Saved entries:
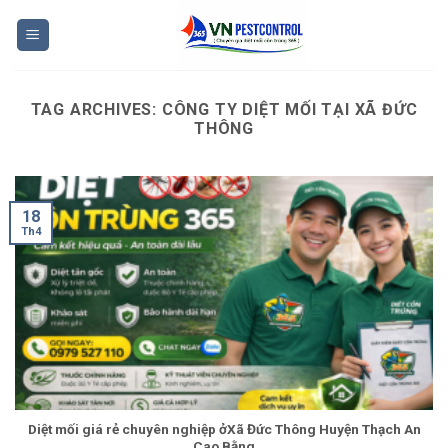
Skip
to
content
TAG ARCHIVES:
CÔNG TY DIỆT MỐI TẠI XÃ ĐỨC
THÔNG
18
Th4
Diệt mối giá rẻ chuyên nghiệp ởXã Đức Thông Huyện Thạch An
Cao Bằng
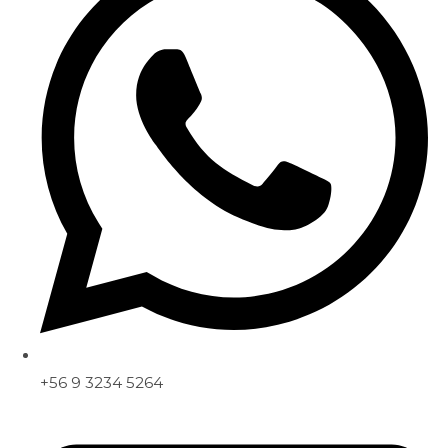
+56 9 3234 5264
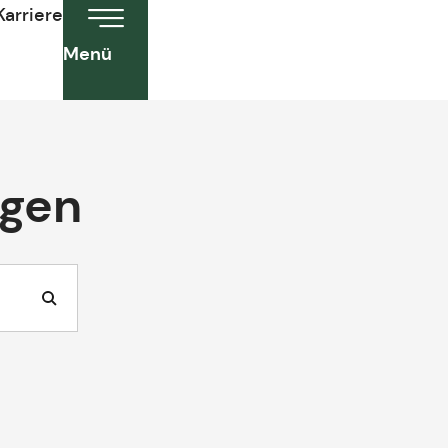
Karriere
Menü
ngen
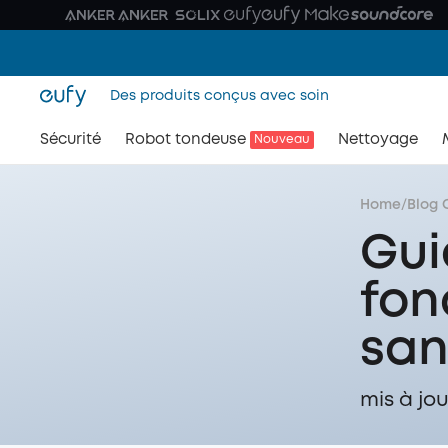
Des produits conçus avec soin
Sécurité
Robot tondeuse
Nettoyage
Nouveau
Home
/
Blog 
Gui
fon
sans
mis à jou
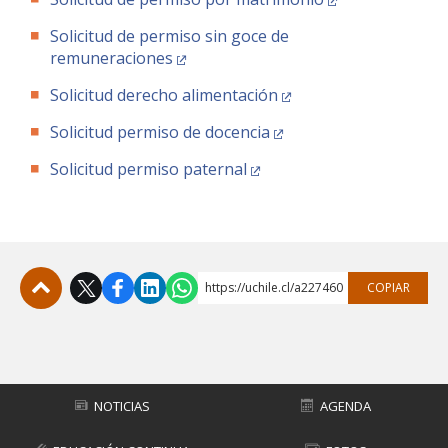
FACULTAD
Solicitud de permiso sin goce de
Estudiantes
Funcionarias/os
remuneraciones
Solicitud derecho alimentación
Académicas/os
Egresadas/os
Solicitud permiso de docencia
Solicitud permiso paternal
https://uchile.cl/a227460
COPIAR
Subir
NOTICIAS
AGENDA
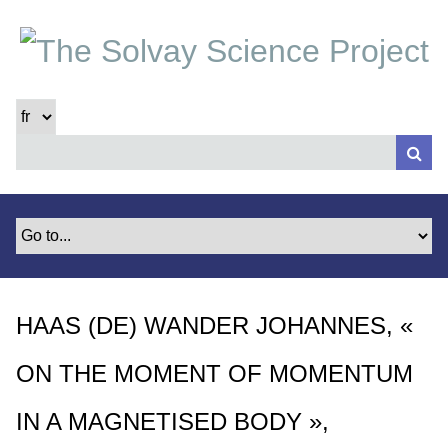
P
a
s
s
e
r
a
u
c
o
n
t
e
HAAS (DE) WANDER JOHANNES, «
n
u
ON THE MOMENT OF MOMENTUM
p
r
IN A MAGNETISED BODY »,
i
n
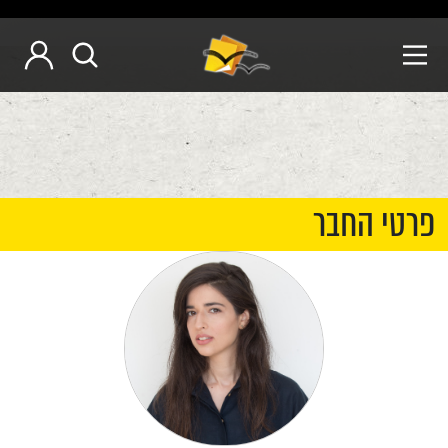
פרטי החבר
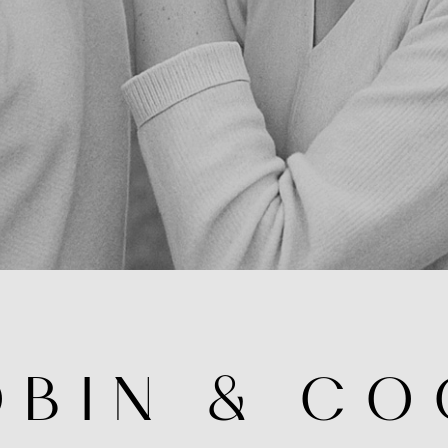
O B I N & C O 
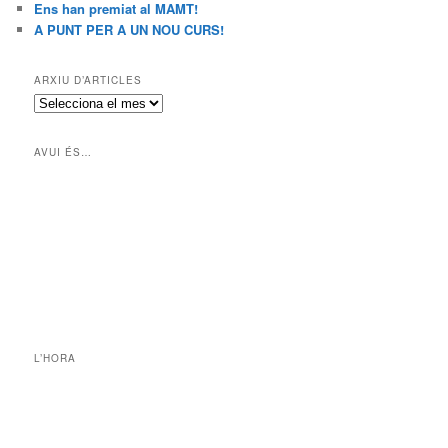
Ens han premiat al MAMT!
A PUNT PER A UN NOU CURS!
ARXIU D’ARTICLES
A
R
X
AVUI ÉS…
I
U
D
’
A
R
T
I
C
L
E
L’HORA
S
...
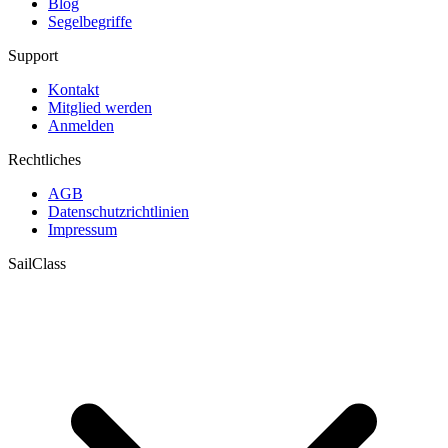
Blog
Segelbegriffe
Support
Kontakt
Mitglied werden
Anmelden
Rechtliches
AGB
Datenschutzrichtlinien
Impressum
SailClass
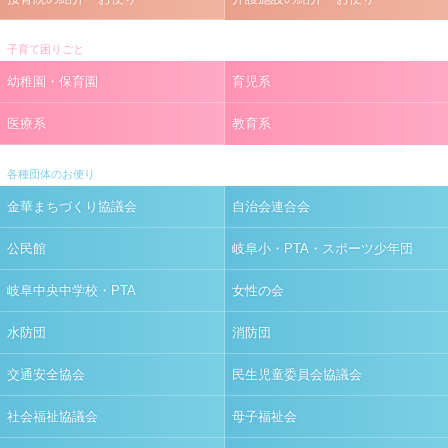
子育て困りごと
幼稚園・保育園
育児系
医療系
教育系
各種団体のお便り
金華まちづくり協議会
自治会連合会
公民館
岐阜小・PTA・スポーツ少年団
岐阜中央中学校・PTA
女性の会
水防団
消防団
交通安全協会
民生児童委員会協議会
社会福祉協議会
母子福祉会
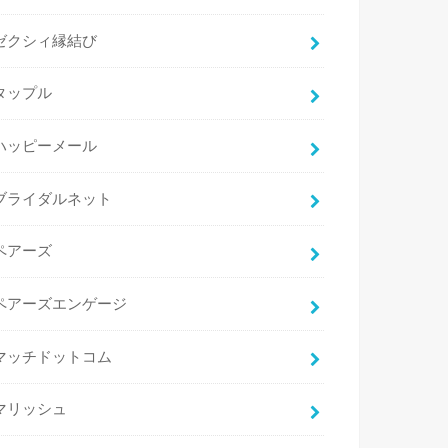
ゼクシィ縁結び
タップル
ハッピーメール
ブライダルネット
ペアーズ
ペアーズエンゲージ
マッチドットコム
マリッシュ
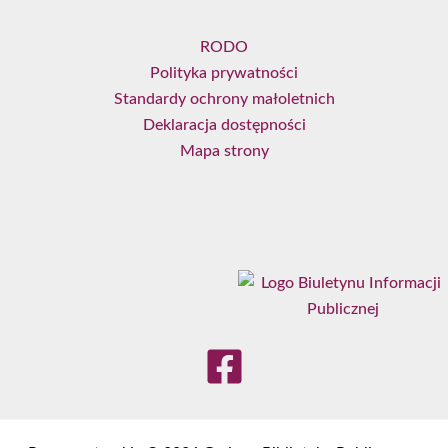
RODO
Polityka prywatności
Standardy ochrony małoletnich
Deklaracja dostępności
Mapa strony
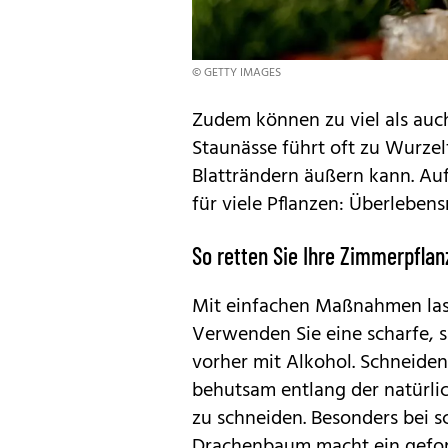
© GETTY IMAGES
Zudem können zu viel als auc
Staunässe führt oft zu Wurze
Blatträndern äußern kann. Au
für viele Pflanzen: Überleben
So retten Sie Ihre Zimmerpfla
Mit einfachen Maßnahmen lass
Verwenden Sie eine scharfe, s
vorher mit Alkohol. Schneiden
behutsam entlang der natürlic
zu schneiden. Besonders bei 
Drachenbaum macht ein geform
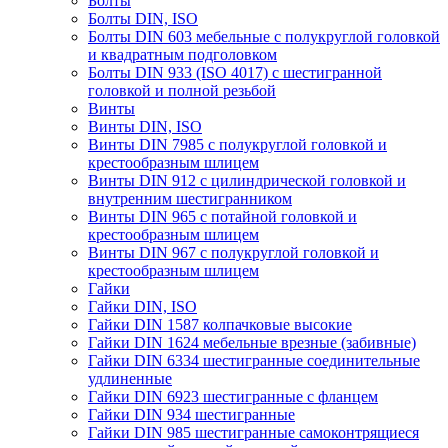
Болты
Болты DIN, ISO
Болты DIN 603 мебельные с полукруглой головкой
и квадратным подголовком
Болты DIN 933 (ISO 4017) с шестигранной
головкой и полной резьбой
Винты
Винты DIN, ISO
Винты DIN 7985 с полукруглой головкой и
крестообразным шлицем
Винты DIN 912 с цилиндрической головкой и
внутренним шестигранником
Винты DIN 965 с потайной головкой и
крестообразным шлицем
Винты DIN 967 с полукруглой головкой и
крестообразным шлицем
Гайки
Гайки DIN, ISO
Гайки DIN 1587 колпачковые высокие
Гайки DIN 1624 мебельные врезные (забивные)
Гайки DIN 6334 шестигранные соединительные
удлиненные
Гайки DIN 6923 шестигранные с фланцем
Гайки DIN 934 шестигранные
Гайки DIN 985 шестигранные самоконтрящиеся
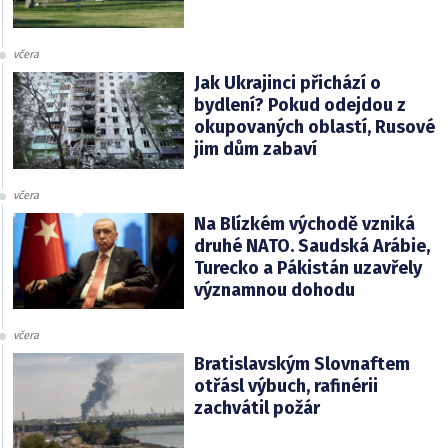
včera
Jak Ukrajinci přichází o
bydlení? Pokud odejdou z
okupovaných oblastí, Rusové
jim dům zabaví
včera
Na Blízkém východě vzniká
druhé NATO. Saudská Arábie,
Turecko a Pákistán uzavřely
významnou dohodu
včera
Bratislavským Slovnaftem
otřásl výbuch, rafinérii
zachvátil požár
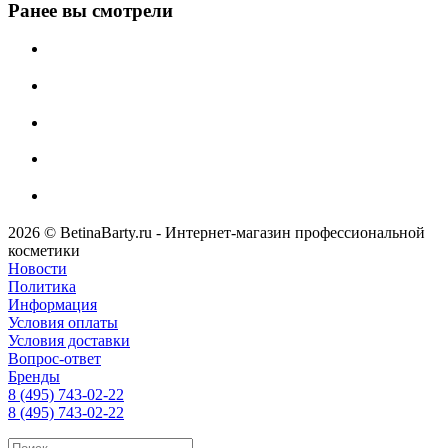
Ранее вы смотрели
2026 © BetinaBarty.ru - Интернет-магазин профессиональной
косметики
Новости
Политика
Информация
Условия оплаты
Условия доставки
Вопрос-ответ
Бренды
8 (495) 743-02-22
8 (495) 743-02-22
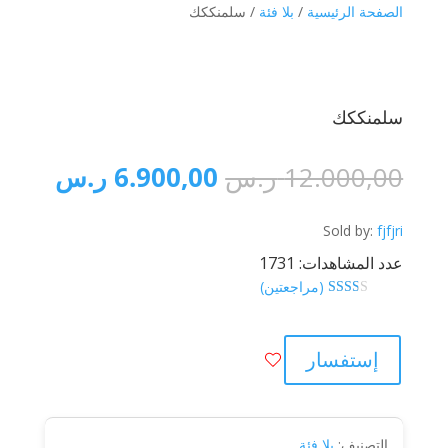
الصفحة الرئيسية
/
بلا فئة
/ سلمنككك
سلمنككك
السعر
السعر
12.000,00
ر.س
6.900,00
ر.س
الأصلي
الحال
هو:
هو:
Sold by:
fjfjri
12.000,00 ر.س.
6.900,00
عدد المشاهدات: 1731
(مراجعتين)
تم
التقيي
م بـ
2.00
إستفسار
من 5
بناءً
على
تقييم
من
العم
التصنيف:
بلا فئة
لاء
* * *
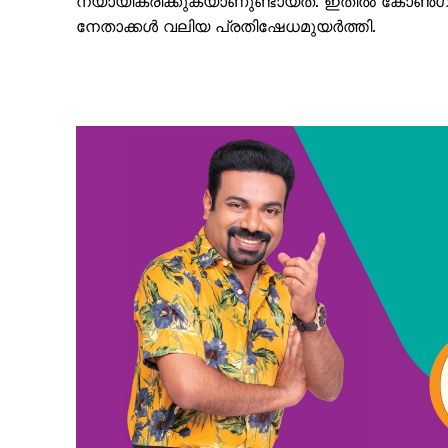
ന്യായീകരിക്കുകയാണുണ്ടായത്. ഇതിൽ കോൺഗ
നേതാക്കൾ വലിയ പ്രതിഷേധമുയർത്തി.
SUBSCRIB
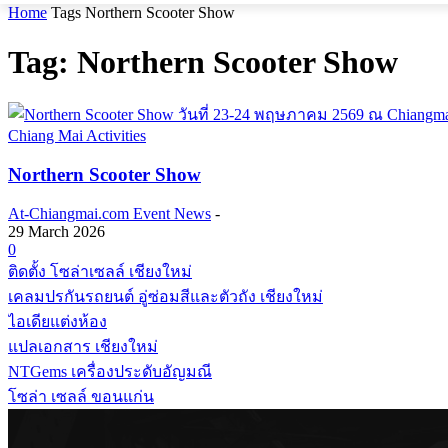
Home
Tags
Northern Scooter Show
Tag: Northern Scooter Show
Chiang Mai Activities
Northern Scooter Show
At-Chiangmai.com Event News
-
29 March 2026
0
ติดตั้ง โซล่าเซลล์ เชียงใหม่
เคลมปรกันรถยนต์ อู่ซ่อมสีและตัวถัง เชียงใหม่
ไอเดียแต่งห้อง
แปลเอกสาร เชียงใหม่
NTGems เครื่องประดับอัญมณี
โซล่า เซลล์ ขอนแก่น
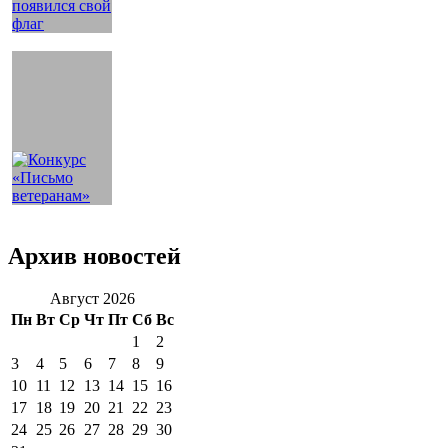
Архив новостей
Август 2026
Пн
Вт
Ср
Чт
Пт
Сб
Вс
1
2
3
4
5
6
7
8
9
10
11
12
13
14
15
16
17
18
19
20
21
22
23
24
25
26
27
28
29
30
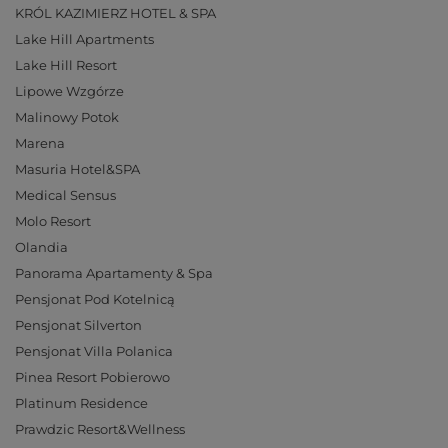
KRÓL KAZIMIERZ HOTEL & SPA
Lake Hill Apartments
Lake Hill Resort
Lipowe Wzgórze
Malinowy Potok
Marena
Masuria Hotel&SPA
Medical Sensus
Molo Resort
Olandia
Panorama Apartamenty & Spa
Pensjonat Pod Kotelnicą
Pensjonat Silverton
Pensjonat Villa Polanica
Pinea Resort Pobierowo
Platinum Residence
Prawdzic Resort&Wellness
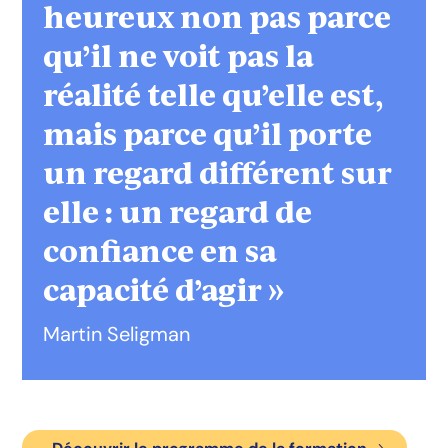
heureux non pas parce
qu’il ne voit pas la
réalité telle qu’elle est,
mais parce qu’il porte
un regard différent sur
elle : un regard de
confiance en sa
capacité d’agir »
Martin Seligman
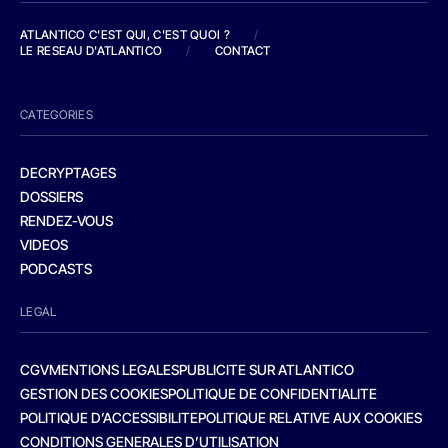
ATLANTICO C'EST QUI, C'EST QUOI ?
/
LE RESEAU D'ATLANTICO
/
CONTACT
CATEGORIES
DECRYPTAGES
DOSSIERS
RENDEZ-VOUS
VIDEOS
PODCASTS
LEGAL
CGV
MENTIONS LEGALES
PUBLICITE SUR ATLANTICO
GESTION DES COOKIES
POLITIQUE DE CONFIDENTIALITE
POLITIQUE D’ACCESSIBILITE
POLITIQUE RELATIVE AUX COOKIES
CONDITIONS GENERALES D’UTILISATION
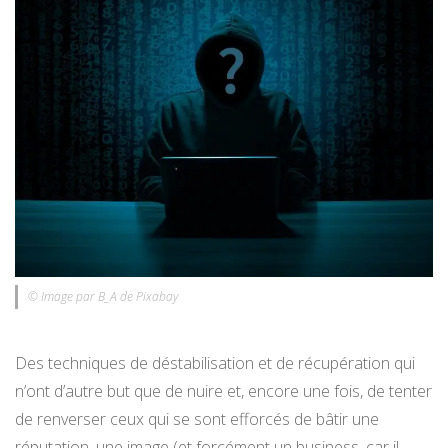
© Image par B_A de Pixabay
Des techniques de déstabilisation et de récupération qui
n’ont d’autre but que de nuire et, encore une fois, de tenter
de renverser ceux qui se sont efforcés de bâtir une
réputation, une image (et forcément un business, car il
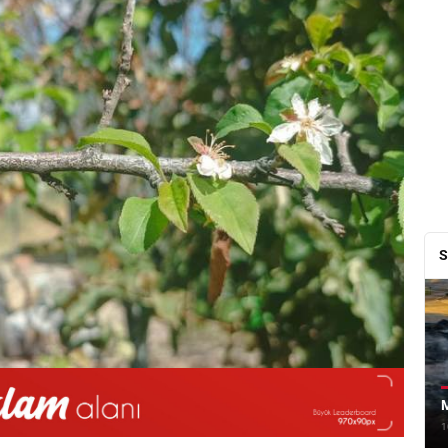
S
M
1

### Assignment
Find every line in the records that uses the string "головкой", then copy it.

### Solved problem
Болты DIN 603 мебельные с полукруглой головкой
головкой и полной резьбой
Винты DIN 7985 с полукруглой головкой и
Винты DIN 912 с цилиндрической головкой и
Винты DIN 965 с потайной головкой и
Винты DIN 967 с полукруглой головкой и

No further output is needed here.